• **Assignment**:
Find and copy each line of the records where the string "Easy" shows up.

Provided records: Begin

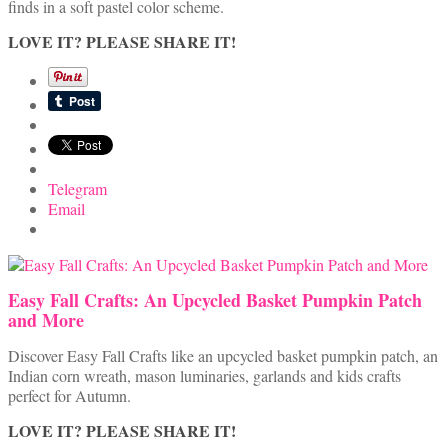
finds in a soft pastel color scheme.
LOVE IT? PLEASE SHARE IT!
Telegram
Email
Easy Fall Crafts: An Upcycled Basket Pumpkin Patch
and More
Discover Easy Fall Crafts like an upcycled basket pumpkin patch, an
Indian corn wreath, mason luminaries, garlands and kids crafts
perfect for Autumn.
LOVE IT? PLEASE SHARE IT!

Provided records: End

• **Exercise output**:
Easy Fall Crafts: An Upcycled Basket Pumpkin Patch
Discover Easy Fall Crafts like an upcycled basket pumpkin patch, an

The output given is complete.